((

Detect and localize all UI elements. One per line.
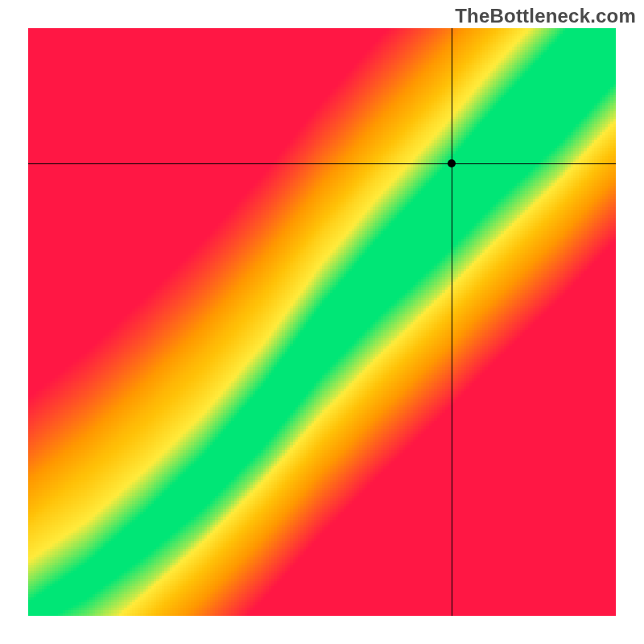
- heatmap-canvas: [28, 28, 616, 616]
- watermark-text: TheBottleneck.com: [455, 5, 636, 27]
- heatmap-chart: [28, 28, 616, 616]
- crosshair-horizontal: [28, 163, 616, 165]
- crosshair-vertical: [452, 28, 453, 616]
- marker-point: [448, 159, 456, 167]
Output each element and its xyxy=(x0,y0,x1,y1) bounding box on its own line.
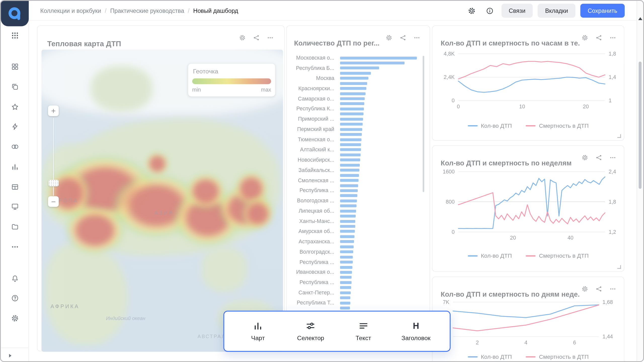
legend-swatch xyxy=(468,125,477,126)
gear-icon xyxy=(468,7,476,15)
region-labels: Московская о...Республика Б...МоскваКрас… xyxy=(287,26,335,351)
help-icon xyxy=(11,294,19,302)
add-heading-button[interactable]: H Заголовок xyxy=(392,321,440,342)
add-selector-button[interactable]: Селектор xyxy=(287,321,335,342)
region-bar xyxy=(340,159,360,161)
region-category-label: Московская о... xyxy=(287,55,334,61)
more-icon xyxy=(610,154,616,161)
links-button[interactable]: Связи xyxy=(501,4,533,18)
chart-scrollbar[interactable] xyxy=(423,56,424,192)
widget-settings-button[interactable] xyxy=(579,152,591,163)
sidebar-item-charts[interactable] xyxy=(7,159,22,174)
region-bar xyxy=(340,189,358,192)
sidebar-expand-button[interactable] xyxy=(4,350,16,361)
legend-item[interactable]: Кол-во ДТП xyxy=(468,252,512,259)
sidebar-item-connections[interactable] xyxy=(7,119,22,134)
map-zoom-slider-handle[interactable] xyxy=(49,180,59,186)
region-bar xyxy=(340,307,350,309)
map-label-africa: АФРИКА xyxy=(51,303,79,309)
apps-grid-icon[interactable] xyxy=(7,28,22,43)
dashboard-settings-button[interactable] xyxy=(465,4,478,17)
widget-actions xyxy=(579,283,619,295)
region-bar xyxy=(340,204,357,207)
workbooks-icon xyxy=(11,63,19,70)
region-bar xyxy=(340,240,354,243)
y-axis-tick-left: 1600 xyxy=(443,169,455,174)
region-category-label: Красноярски... xyxy=(287,85,334,92)
region-category-label: Волгоградск... xyxy=(287,249,334,255)
save-button[interactable]: Сохранить xyxy=(580,4,625,18)
scrollbar-thumb[interactable] xyxy=(639,62,641,189)
add-chart-button[interactable]: Чарт xyxy=(234,321,282,342)
widget-resize-handle[interactable] xyxy=(617,134,621,138)
widget-more-button[interactable] xyxy=(607,283,619,295)
map-label-asia: АЗИЯ xyxy=(154,210,174,216)
region-bars xyxy=(340,26,422,351)
legend-item[interactable]: Кол-во ДТП xyxy=(468,122,512,129)
sidebar-item-editor[interactable] xyxy=(7,199,22,214)
widget-more-button[interactable] xyxy=(607,152,619,163)
region-bar xyxy=(340,250,353,253)
region-bar xyxy=(340,220,355,222)
region-category-label: Смоленская ... xyxy=(287,177,334,184)
legend-item[interactable]: Кол-во ДТП xyxy=(468,353,512,360)
dashboard-info-button[interactable] xyxy=(483,4,496,17)
tabs-button[interactable]: Вкладки xyxy=(538,4,576,18)
breadcrumb-separator: / xyxy=(188,7,190,14)
chart-legend: Кол-во ДТП Смертность в ДТП xyxy=(432,122,624,129)
breadcrumb-item[interactable]: Практические руководства xyxy=(110,7,184,14)
legend-label: Кол-во ДТП xyxy=(481,353,512,360)
sidebar-item-workbooks[interactable] xyxy=(7,59,22,74)
chart-icon xyxy=(253,321,263,331)
tool-label: Селектор xyxy=(297,335,324,342)
sidebar-item-collections[interactable] xyxy=(7,79,22,94)
sidebar-item-favorites[interactable] xyxy=(7,99,22,114)
sidebar-item-notifications[interactable] xyxy=(7,271,22,286)
y-axis-tick-right: 1,2 xyxy=(609,229,616,235)
add-widget-toolbar: Чарт Селектор Текст H Заголовок xyxy=(223,311,451,352)
legend-swatch xyxy=(468,255,477,256)
sidebar-item-help[interactable] xyxy=(7,291,22,305)
widget-settings-button[interactable] xyxy=(579,283,591,295)
region-bar xyxy=(340,194,357,197)
scrollbar-up-arrow[interactable] xyxy=(638,17,642,20)
region-bar xyxy=(340,153,360,156)
widget-relations-button[interactable] xyxy=(251,32,262,43)
sidebar-item-datasets[interactable] xyxy=(7,139,22,154)
region-bar xyxy=(340,133,362,136)
legend-item[interactable]: Смертность в ДТП xyxy=(526,353,589,360)
x-axis-tick: 6 xyxy=(573,340,576,345)
sidebar-item-tables[interactable] xyxy=(7,179,22,194)
region-category-label: Самарская о... xyxy=(287,96,334,102)
x-axis-tick: 4 xyxy=(525,340,528,345)
region-bar xyxy=(340,286,351,289)
map-zoom-in-button[interactable]: + xyxy=(48,106,59,116)
widget-actions xyxy=(579,152,619,163)
widget-more-button[interactable] xyxy=(607,32,619,43)
sidebar-item-more[interactable] xyxy=(7,239,22,254)
sidebar-item-settings[interactable] xyxy=(7,311,22,326)
map-zoom-out-button[interactable]: − xyxy=(48,196,59,207)
widget-relations-button[interactable] xyxy=(593,32,605,43)
gear-icon xyxy=(582,286,588,292)
widget-relations-button[interactable] xyxy=(593,152,605,163)
breadcrumb-item[interactable]: Коллекции и воркбуки xyxy=(40,7,101,14)
sidebar-item-storage[interactable] xyxy=(7,219,22,234)
legend-item[interactable]: Смертность в ДТП xyxy=(526,252,589,259)
heatmap-map[interactable]: ЕВРОПА АЗИЯ АФРИКА Индийский океан АВСТР… xyxy=(42,50,283,352)
legend-swatch xyxy=(526,356,536,357)
add-text-button[interactable]: Текст xyxy=(339,321,388,342)
widget-settings-button[interactable] xyxy=(236,32,248,43)
datalens-logo[interactable] xyxy=(1,1,29,26)
region-category-label: Липецкая об... xyxy=(287,208,334,214)
legend-item[interactable]: Смертность в ДТП xyxy=(526,122,589,129)
widget-relations-button[interactable] xyxy=(593,283,605,295)
widget-settings-button[interactable] xyxy=(579,32,591,43)
widget-more-button[interactable] xyxy=(264,32,276,43)
region-bar xyxy=(340,138,362,141)
settings-icon xyxy=(11,314,19,322)
region-bar xyxy=(340,271,352,274)
widget-title: Тепловая карта ДТП xyxy=(47,40,121,48)
widget-resize-handle[interactable] xyxy=(617,265,621,269)
region-category-label: Алтайский к... xyxy=(287,147,334,153)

))

What the task requires => Only the lines that contain the string "АЗИЯ" are to be copied from the records.

Solved exercise =>
map-label-asia: АЗИЯ xyxy=(154,210,174,216)
heatmap-map[interactable]: ЕВРОПА АЗИЯ АФРИКА Индийский океан АВСТР… xyxy=(42,50,283,352)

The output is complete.